Bible Verse: Therefore, if anyone is in Christ, the new creation has come: The old has gone, the new is here! 2 Corinthians 5:17

Scripture Reading: 2 Corinthians 5:16-19

I still don’t remember exactly what she said but it made me angrier than I have ever been in my life. You know when you get so mad you can’t talk or even think straight. The overwhelming fury took over every fiber of my being. All I remember is my mom acted inappropriately toward my kids and I was not going to let her hurt them the way she had hurt me.

The only words I could muster to my family were, “Get in the car right now and don’t talk.”

I clutched the steering wheel of my car and stared straight ahead. I knew if I looked at my wife or kids they would think I was mad at them because I was mad at the whole world. I looked down at my hands and noticed my knuckles were actually white. I was punishing the steering wheel for my mom’s actions. After about 90 minutes my hands began to ache. After 2 hours I was finally able to put together a coherent sentence.

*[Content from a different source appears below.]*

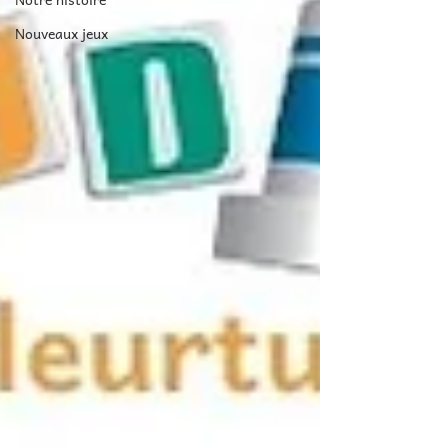
Nouveaux jeux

What came out of my mouth were the words, “Never again.”

That day, I decided my mom would never have this kind of negative influence on me again. I was determined to figure out what it meant to forgive so that this scene never repeated itself. It was bad for me, bad for my wife and bad for my kids.

In the process, I had to give up the expectation that I could change my mom. It was likely she was going to be difficult for the rest of her life, so my response could no longer be based on her actions. I found myself saying in prayer, “I do not expect her to make up for what she has done,” since this is how Jesus worked with me.

In 2 Corinthians 5:17, Paul said, “Therefore, if anyone is in Christ, the new creation has come: The old has gone, the new is here!”

When I came to know Jesus, He didn’t say to me, “As soon as you make up for the bad things you have done, we can have a relationship.” Instead, He created a new starting point. He held no grudges. He had no list of requirements. He had already forgiven me, and we could now work on my life as friends. In the same way, forgiving mom meant dropping my expectations that she would ever act better.

I was tempted to never see my parents again based on the way they had treated my kids. If I held on to bitterness I could have easily justified that decision. As I prayed, however, the thought haunted me, how can I tell my kids family is important if I have no relationship with my parents?

My solution was to spend limited time with my parents when my kids were young. We discovered that their threshold was about 90 minutes before the stress rose and the unhealthy behaviour began. If we engaged in 60-minute visits, it worked. It was shallow, but it worked. The 60-minute threshold didn’t require my parents to change while it protected my family from the reactions that would have ruined the relationship.

I would love to tell you that my relationship with my parents is completely healed but … it is still a work in progress. All I can tell you is I am calmer around them since I changed my expectations.

Jesus, thank you that I didn’t have to make up for all my mistakes before I could trust you for my salvation. Help me to forgive others even if they never change.

— Bill Farrel, author of 7 Simple Skills for Every Man.